An exact copy of all records is expected, minus the images.

*** Opening Supplied records ***

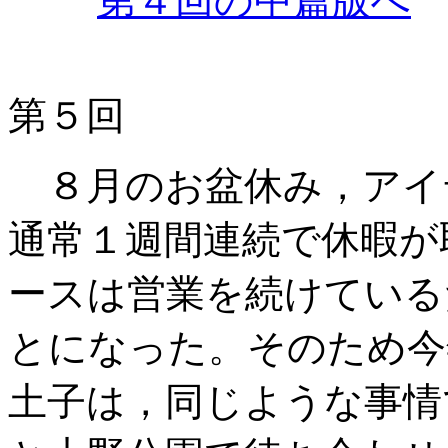
第４回の中篇版へ
第５回
８月のお盆休み，アイ
通常１週間連続で休暇が
ースは営業を続けている
とになった。そのため今
土子は，同じような事情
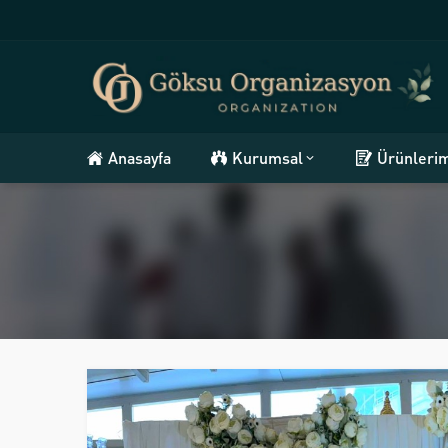
Anasayfa
Kurumsal
Ürünleri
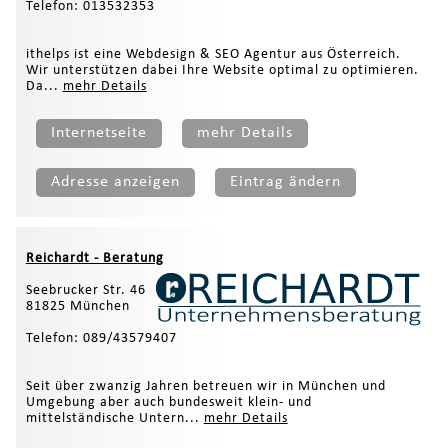
Telefon: 013532353
ithelps ist eine Webdesign & SEO Agentur aus Österreich.
Wir unterstützen dabei Ihre Website optimal zu optimieren.
Da...
mehr Details
Internetseite
mehr Details
Adresse anzeigen
Eintrag ändern
Reichardt - Beratung
Seebrucker Str. 46
81825 München
Telefon: 089/43579407
Seit über zwanzig Jahren betreuen wir in München und
Umgebung aber auch bundesweit klein- und
mittelständische Untern...
mehr Details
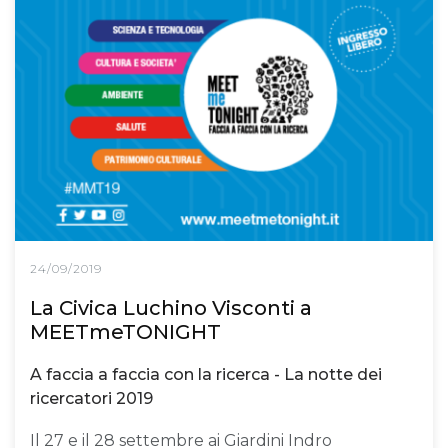
24/09/2019
La Civica Luchino Visconti a
MEETmeTONIGHT
A faccia a faccia con la ricerca - La notte dei
ricercatori 2019
Il 27 e il 28 settembre ai Giardini Indro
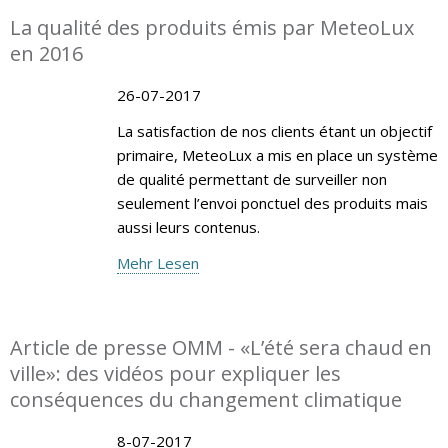
La qualité des produits émis par MeteoLux
en 2016
26-07-2017
La satisfaction de nos clients étant un objectif
primaire, MeteoLux a mis en place un système
de qualité permettant de surveiller non
seulement l’envoi ponctuel des produits mais
aussi leurs contenus.
Mehr Lesen
Article de presse OMM - «L’été sera chaud en
ville»: des vidéos pour expliquer les
conséquences du changement climatique
8-07-2017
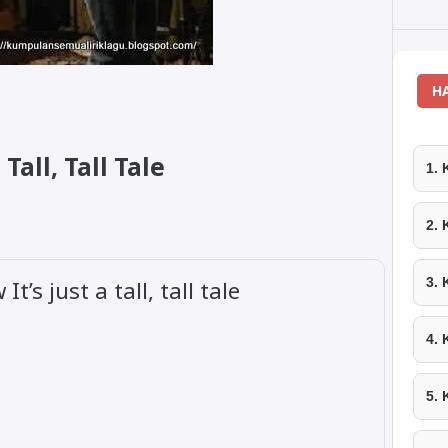
H
Tall, Tall Tale
1.
2.
3.
t’s just a tall, tall tale
4.
5.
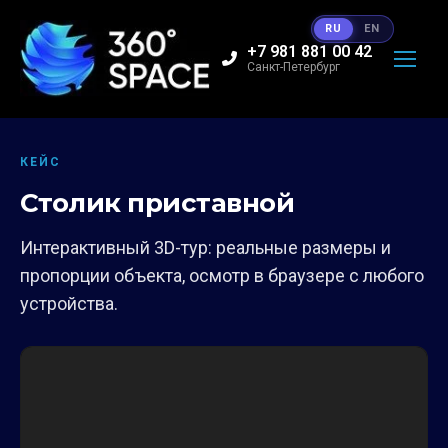
RU
EN
+7 981 881 00 42
Санкт-Петербург
КЕЙС
Столик приставной
Интерактивный 3D-тур: реальные размеры и
пропорции объекта, осмотр в браузере с любого
устройства.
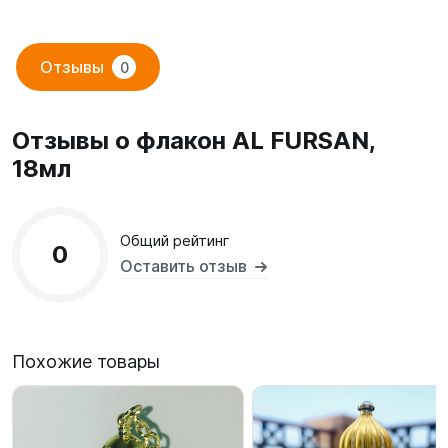
Отзывы
0
Отзывы о флакон AL FURSAN,
18мл
Общий рейтинг
0
Оставить отзыв
Похожие товары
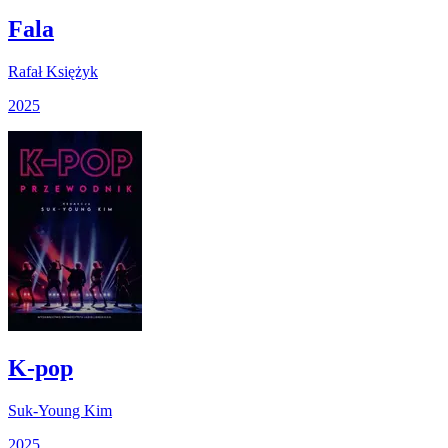
Fala
Rafał Księżyk
2025
K-pop
Suk-Young Kim
2025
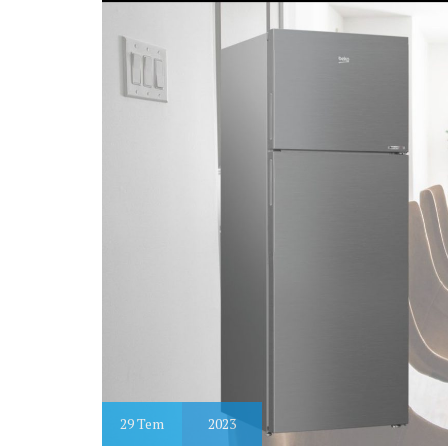
29
Tem
2023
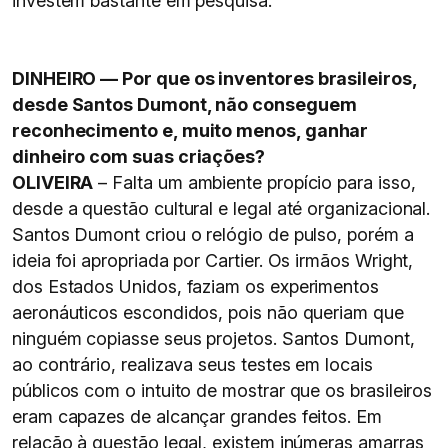
investem bastante em pesquisa.
DINHEIRO — Por que os inventores brasileiros,
desde Santos Dumont, não conseguem
reconhecimento e, muito menos, ganhar
dinheiro com suas criações?
OLIVEIRA
– Falta um ambiente propício para isso,
desde a questão cultural e legal até organizacional.
Santos Dumont criou o relógio de pulso, porém a
ideia foi apropriada por Cartier. Os irmãos Wright,
dos Estados Unidos, faziam os experimentos
aeronáuticos escondidos, pois não queriam que
ninguém copiasse seus projetos. Santos Dumont,
ao contrário, realizava seus testes em locais
públicos com o intuito de mostrar que os brasileiros
eram capazes de alcançar grandes feitos. Em
relação à questão legal, existem inúmeras amarras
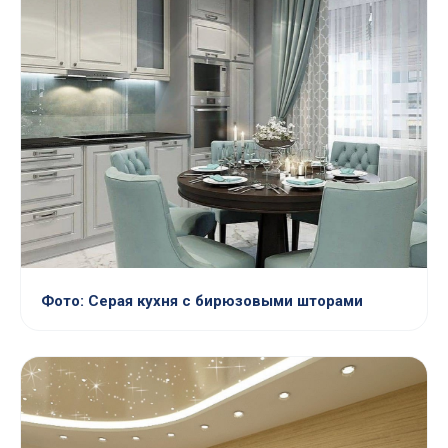
Фото: Серая кухня с бирюзовыми шторами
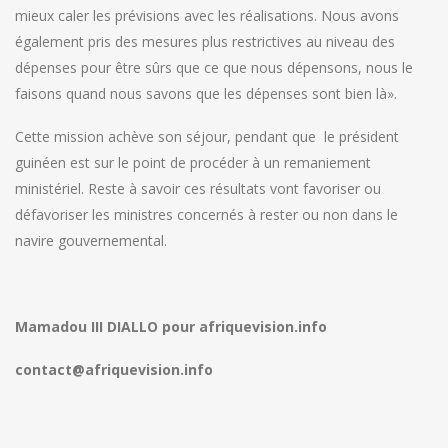
mieux caler les prévisions avec les réalisations. Nous avons
également pris des mesures plus restrictives au niveau des
dépenses pour être sûrs que ce que nous dépensons, nous le
faisons quand nous savons que les dépenses sont bien là».
Cette mission achève son séjour, pendant que le président
guinéen est sur le point de procéder à un remaniement
ministériel. Reste à savoir ces résultats vont favoriser ou
défavoriser les ministres concernés à rester ou non dans le
navire gouvernemental.
Mamadou III DIALLO pour afriquevision.info
contact@afriquevision.info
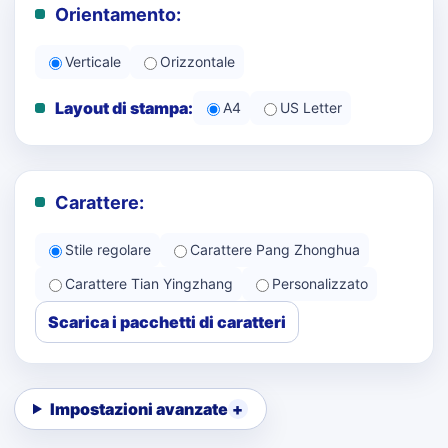
Orientamento:
Verticale
Orizzontale
Layout di stampa:
A4
US Letter
Carattere:
Stile regolare
Carattere Pang Zhonghua
Carattere Tian Yingzhang
Personalizzato
Scarica i pacchetti di caratteri
Impostazioni avanzate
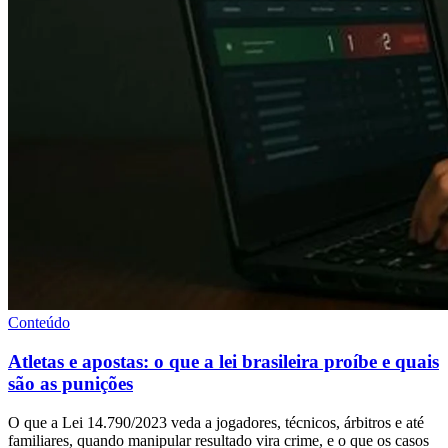
Conteúdo
Atletas e apostas: o que a lei brasileira proíbe e quais
são as punições
O que a Lei 14.790/2023 veda a jogadores, técnicos, árbitros e até
familiares, quando manipular resultado vira crime, e o que os casos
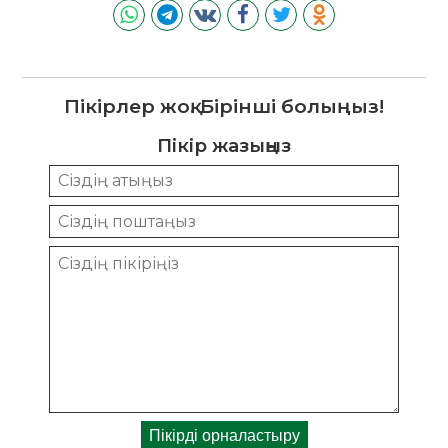
Пікірлер жоқ. Бірінші болыңыз!
Пікір жазыңыз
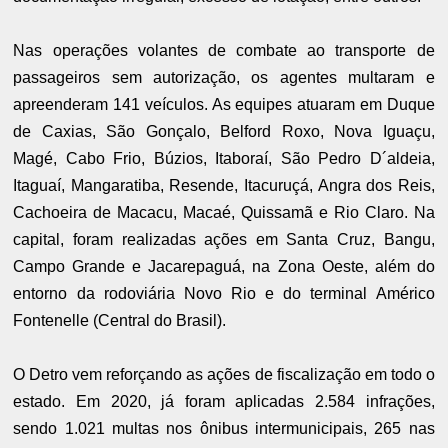
Nas operações volantes de combate ao transporte de
passageiros sem autorização, os agentes multaram e
apreenderam 141 veículos. As equipes atuaram em Duque
de Caxias, São Gonçalo, Belford Roxo, Nova Iguaçu,
Magé, Cabo Frio, Búzios, Itaboraí, São Pedro D´aldeia,
Itaguaí, Mangaratiba, Resende, Itacuruçá, Angra dos Reis,
Cachoeira de Macacu, Macaé, Quissamã e Rio Claro. Na
capital, foram realizadas ações em Santa Cruz, Bangu,
Campo Grande e Jacarepaguá, na Zona Oeste, além do
entorno da rodoviária Novo Rio e do terminal Américo
Fontenelle (Central do Brasil).
O Detro vem reforçando as ações de fiscalização em todo o
estado. Em 2020, já foram aplicadas 2.584 infrações,
sendo 1.021 multas nos ônibus intermunicipais, 265 nas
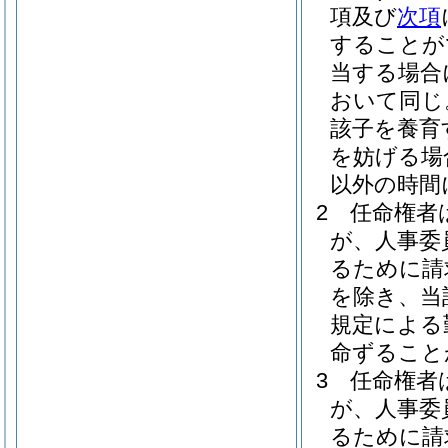
項及び
次項
することが
当する場合
おいて同じ
該子を養育
を妨げる場
以外の時間
2
任命権者
が、人事委
るために請
を除き、当
規定による
命ずること
3
任命権者
が、人事委
るために請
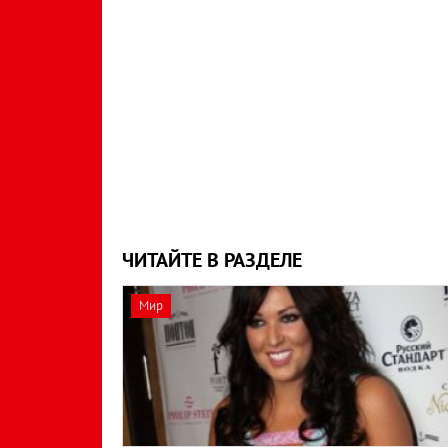
ЧИТАЙТЕ В РАЗДЕЛЕ
Мир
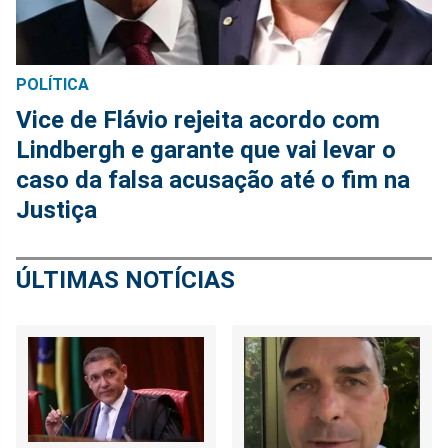
POLÍTICA
Vice de Flávio rejeita acordo com
Lindbergh e garante que vai levar o
caso da falsa acusação até o fim na
Justiça
ÚLTIMAS NOTÍCIAS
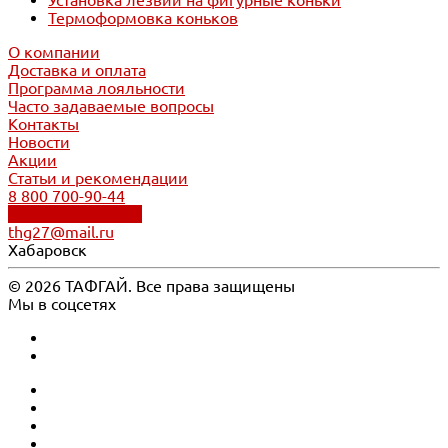
Установка лезвий на фигурные коньки
Термоформовка коньков
О компании
Доставка и оплата
Программа лояльности
Часто задаваемые вопросы
Контакты
Новости
Акции
Статьи и рекомендации
8 800 700-90-44
Обратный звонок
thg27@mail.ru
Хабаровск
© 2026 ТАФГАЙ. Все права защищены
Мы в соцсетях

*** Closing Supplied records ***

[Result of the task]
第４回の中篇版へ
第５回
８月のお盆休み，アイ
通常１週間連続で休暇が
ースは営業を続けている
とになった。そのため今
土子は，同じような事情
Anasayfa
Kurumsal
Ürünleri
Telefon: 013532353
ithelps ist eine Webdesign & SEO Agentur aus Österreich.
Wir unterstützen dabei Ihre Website optimal zu optimieren.
Da...
mehr Details
Internetseite
mehr Details
Adresse anzeigen
Eintrag ändern
Reichardt - Beratung
Seebrucker Str. 46
81825 München
Telefon: 089/43579407
Seit über zwanzig Jahren betreuen wir in München und
Umgebung aber auch bundesweit klein- und
mittelständische Untern...
mehr Details
24/09/2019
La Civica Luchino Visconti a
MEETmeTONIGHT
A faccia a faccia con la ricerca - La notte dei
ricercatori 2019
Il 27 e il 28 settembre ai Giardini Indro
La qualité des produits émis par MeteoLux
en 2016
26-07-2017
La satisfaction de nos clients étant un objectif
primaire, MeteoLux a mis en place un système
de qualité permettant de surveiller non
seulement l’envoi ponctuel des produits mais
aussi leurs contenus.
Mehr Lesen
Article de presse OMM - «L’été sera chaud en
ville»: des vidéos pour expliquer les
conséquences du changement climatique
8-07-2017
H
Tall, Tall Tale
1.
2.
3.
t’s just a tall, tall tale
4.
5.
RU
EN
+7 981 881 00 42
Санкт-Петербург
КЕЙС
Столик приставной
Интерактивный 3D-тур: реальные размеры и
пропорции объекта, осмотр в браузере с любого
устройства.
Отзывы
0
Отзывы о флакон AL FURSAN,
18мл
Общий рейтинг
0
Оставить отзыв
Похожие товары
Fala
Rafał Księżyk
2025
K-pop
Suk-Young Kim
2025
29
Tem
2023
investem bastante em pesquisa.
DINHEIRO — Por que os inventores brasileiros,
desde Santos Dumont, não conseguem
reconhecimento e, muito menos, ganhar
dinheiro com suas criações?
OLIVEIRA
– Falta um ambiente propício para isso,
desde a questão cultural e legal até organizacional.
Santos Dumont criou o relógio de pulso, porém a
ideia foi apropriada por Cartier. Os irmãos Wright,
dos Estados Unidos, faziam os experimentos
aeronáuticos escondidos, pois não queriam que
ninguém copiasse seus projetos. Santos Dumont,
ao contrário, realizava seus testes em locais
públicos com o intuito de mostrar que os brasileiros
eram capazes de alcançar grandes feitos. Em
relação à questão legal, existem inúmeras amarras
Фото: Серая кухня с бирюзовыми шторами
mieux caler les prévisions avec les réalisations. Nous avons
également pris des mesures plus restrictives au niveau des
dépenses pour être sûrs que ce que nous dépensons, nous le
faisons quand nous savons que les dépenses sont bien là».
Cette mission achève son séjour, pendant que le président
guinéen est sur le point de procéder à un remaniement
ministériel. Reste à savoir ces résultats vont favoriser ou
défavoriser les ministres concernés à rester ou non dans le
navire gouvernemental.
Mamadou III DIALLO pour afriquevision.info
contact@afriquevision.info
Orientamento:
Verticale
Orizzontale
Layout di stampa:
A4
US Letter
Carattere:
Stile regolare
Carattere Pang Zhonghua
Carattere Tian Yingzhang
Personalizzato
Scarica i pacchetti di caratteri
Impostazioni avanzate
Conteúdo
Atletas e apostas: o que a lei brasileira proíbe e quais
são as punições
O que a Lei 14.790/2023 veda a jogadores, técnicos, árbitros e até
familiares, quando manipular resultado vira crime, e o que os casos
Пікірлер жоқ. Бірінші болыңыз!
Пікір жазыңыз
Nas operações volantes de combate ao transporte de
passageiros sem autorização, os agentes multaram e
apreenderam 141 veículos. As equipes atuaram em Duque
de Caxias, São Gonçalo, Belford Roxo, Nova Iguaçu,
Magé, Cabo Frio, Búzios, Itaboraí, São Pedro D´aldeia,
Itaguaí, Mangaratiba, Resende, Itacuruçá, Angra dos Reis,
Cachoeira de Macacu, Macaé, Quissamã e Rio Claro. Na
capital, foram realizadas ações em Santa Cruz, Bangu,
Campo Grande e Jacarepaguá, na Zona Oeste, além do
entorno da rodoviária Novo Rio e do terminal Américo
Fontenelle (Central do Brasil).
O Detro vem reforçando as ações de fiscalização em todo o
estado. Em 2020, já foram aplicadas 2.584 infrações,
sendo 1.021 multas nos ônibus intermunicipais, 265 nas
項及び
次項
することが
当する場合
おいて同じ
該子を養育
を妨げる場
以外の時間
2
任命権者
が、人事委
るために請
を除き、当
規定による
命ずること
3
任命権者
が、人事委
るために請
ЧИТАЙТЕ В РАЗДЕЛЕ
Мир
POLÍTICA
Vice de Flávio rejeita acordo com
Lindbergh e garante que vai levar o
caso da falsa acusação até o fim na
Justiça
ÚLTIMAS NOTÍCIAS
Установка лезвий на фигурные коньки
Термоформовка коньков
О компании
Доставка и оплата
Программа лояльности
Часто задаваемые вопросы
Контакты
Новости
Акции
Статьи и рекомендации
8 800 700-90-44
Обратный звонок
thg27@mail.ru
Хабаровск
© 2026 ТАФГАЙ. Все права защищены
Мы в соцсетях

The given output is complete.